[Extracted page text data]
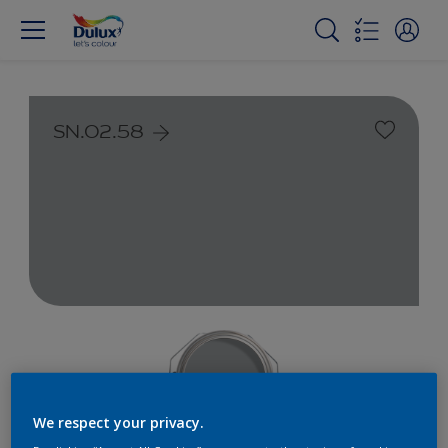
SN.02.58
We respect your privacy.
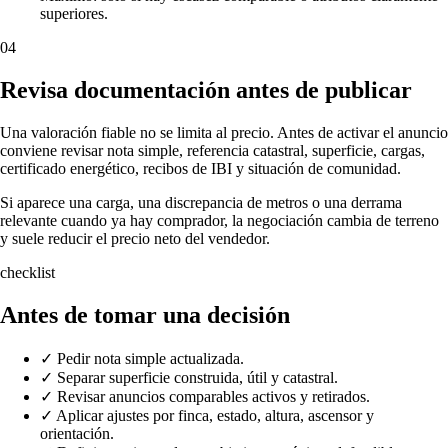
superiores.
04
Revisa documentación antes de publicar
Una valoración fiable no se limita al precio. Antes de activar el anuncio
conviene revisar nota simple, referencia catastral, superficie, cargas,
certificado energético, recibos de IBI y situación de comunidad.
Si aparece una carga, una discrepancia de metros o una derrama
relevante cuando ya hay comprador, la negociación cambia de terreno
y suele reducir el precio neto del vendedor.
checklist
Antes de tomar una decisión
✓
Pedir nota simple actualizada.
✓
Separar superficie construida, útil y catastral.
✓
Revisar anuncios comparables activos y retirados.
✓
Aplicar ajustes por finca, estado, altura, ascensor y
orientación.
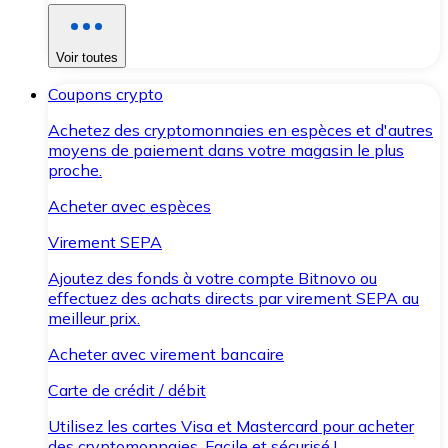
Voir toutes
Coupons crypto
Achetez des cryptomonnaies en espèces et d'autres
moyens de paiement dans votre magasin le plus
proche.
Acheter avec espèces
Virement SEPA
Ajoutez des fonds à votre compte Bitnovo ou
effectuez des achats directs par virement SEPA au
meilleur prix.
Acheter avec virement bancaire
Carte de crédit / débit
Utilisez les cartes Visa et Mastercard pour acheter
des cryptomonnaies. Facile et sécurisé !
--
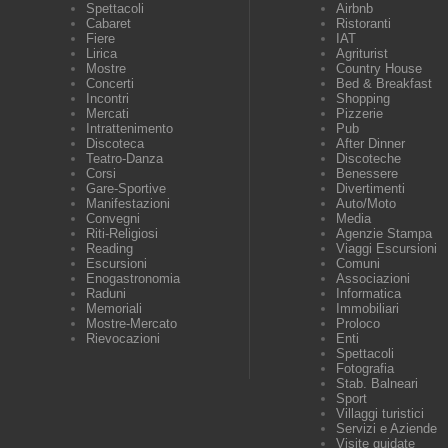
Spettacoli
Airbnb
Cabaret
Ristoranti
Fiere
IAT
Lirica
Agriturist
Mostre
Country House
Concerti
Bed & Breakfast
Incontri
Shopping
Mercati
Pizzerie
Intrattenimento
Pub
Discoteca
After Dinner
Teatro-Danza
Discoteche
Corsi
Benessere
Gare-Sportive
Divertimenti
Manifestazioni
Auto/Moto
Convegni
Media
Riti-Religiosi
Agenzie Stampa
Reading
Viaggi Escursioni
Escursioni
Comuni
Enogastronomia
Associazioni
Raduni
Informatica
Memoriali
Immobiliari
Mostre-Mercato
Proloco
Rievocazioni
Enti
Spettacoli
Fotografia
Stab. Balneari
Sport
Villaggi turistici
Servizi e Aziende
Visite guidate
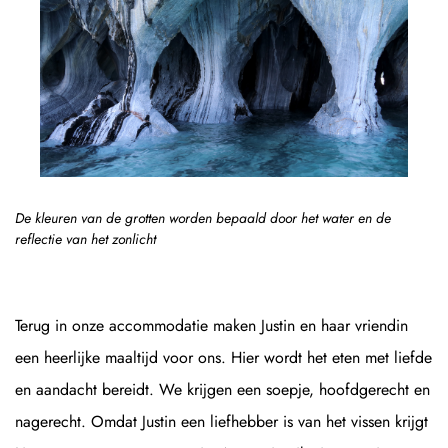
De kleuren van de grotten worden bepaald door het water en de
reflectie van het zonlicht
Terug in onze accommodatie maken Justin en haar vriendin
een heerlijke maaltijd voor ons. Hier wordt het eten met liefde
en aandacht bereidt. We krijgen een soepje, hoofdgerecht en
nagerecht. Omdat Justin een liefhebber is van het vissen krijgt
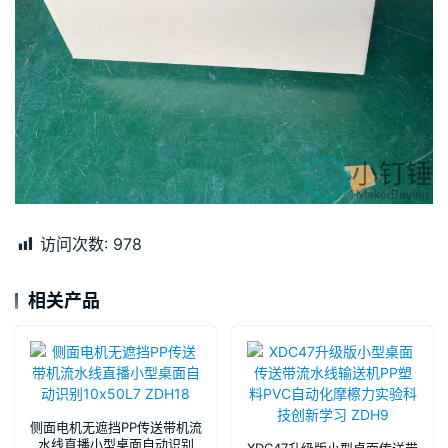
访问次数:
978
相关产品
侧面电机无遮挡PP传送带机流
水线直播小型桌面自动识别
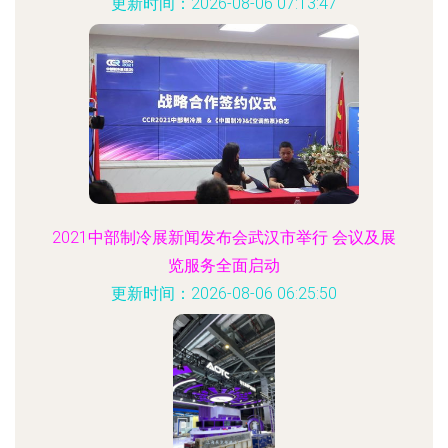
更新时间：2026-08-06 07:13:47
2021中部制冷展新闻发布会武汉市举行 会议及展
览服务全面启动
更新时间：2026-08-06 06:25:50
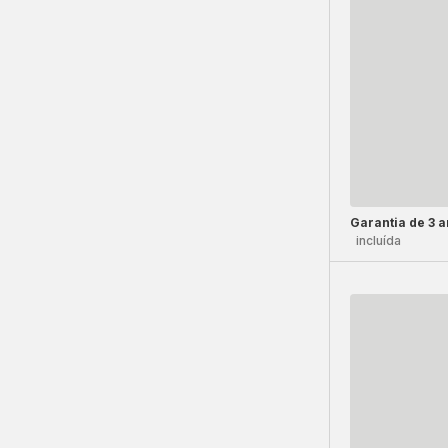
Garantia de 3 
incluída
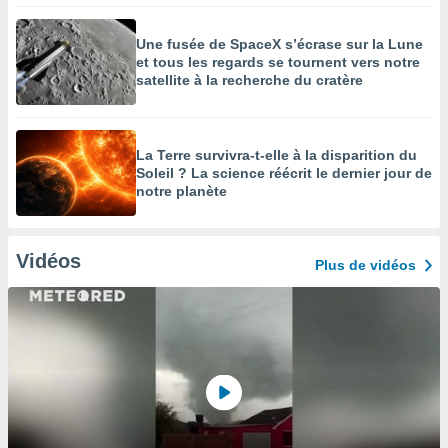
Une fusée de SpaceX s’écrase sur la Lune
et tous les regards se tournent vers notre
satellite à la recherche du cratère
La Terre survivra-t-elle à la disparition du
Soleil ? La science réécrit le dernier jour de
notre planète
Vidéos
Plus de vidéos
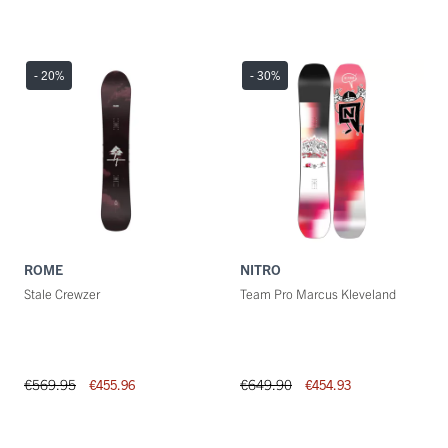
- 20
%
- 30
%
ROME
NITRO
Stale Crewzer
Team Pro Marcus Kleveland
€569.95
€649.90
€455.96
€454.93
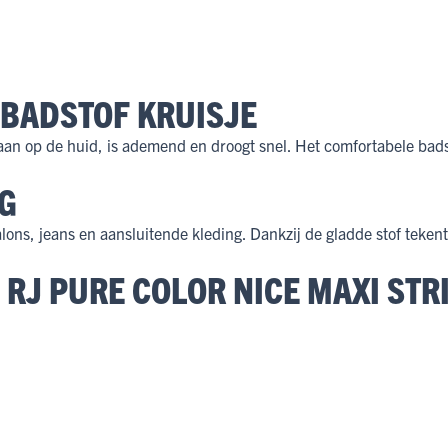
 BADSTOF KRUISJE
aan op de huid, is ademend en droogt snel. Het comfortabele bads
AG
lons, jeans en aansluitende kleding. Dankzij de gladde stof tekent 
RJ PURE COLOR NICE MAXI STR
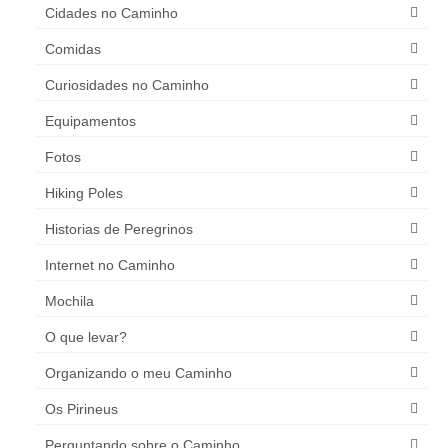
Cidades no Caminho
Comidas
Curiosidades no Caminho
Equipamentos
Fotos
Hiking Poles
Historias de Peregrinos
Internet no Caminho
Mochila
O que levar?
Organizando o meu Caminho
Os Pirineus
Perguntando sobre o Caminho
* * *
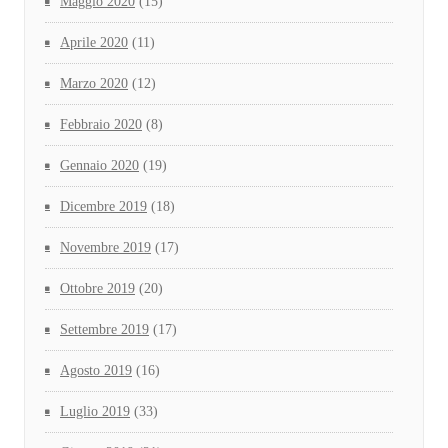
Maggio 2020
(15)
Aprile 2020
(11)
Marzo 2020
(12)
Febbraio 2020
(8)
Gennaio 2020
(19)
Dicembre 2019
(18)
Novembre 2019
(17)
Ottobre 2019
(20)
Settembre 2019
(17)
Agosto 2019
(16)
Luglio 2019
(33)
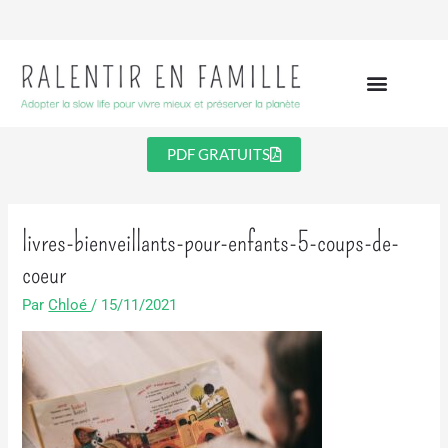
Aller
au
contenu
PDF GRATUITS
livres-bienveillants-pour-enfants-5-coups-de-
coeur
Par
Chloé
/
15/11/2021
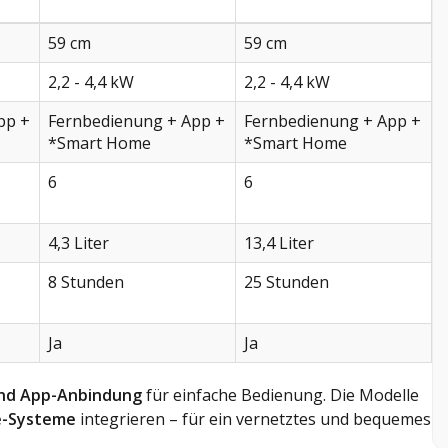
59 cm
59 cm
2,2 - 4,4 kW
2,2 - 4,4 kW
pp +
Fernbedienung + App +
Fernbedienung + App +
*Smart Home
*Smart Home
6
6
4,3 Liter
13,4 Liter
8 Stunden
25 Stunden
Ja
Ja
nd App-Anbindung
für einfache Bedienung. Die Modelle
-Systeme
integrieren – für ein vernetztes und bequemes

Task requirements:
Using the data above, copy each line that contains "更新时间".

Written reply:
更新时间：2026-08-06 07:13:47
更新时间：2026-08-06 06:25:50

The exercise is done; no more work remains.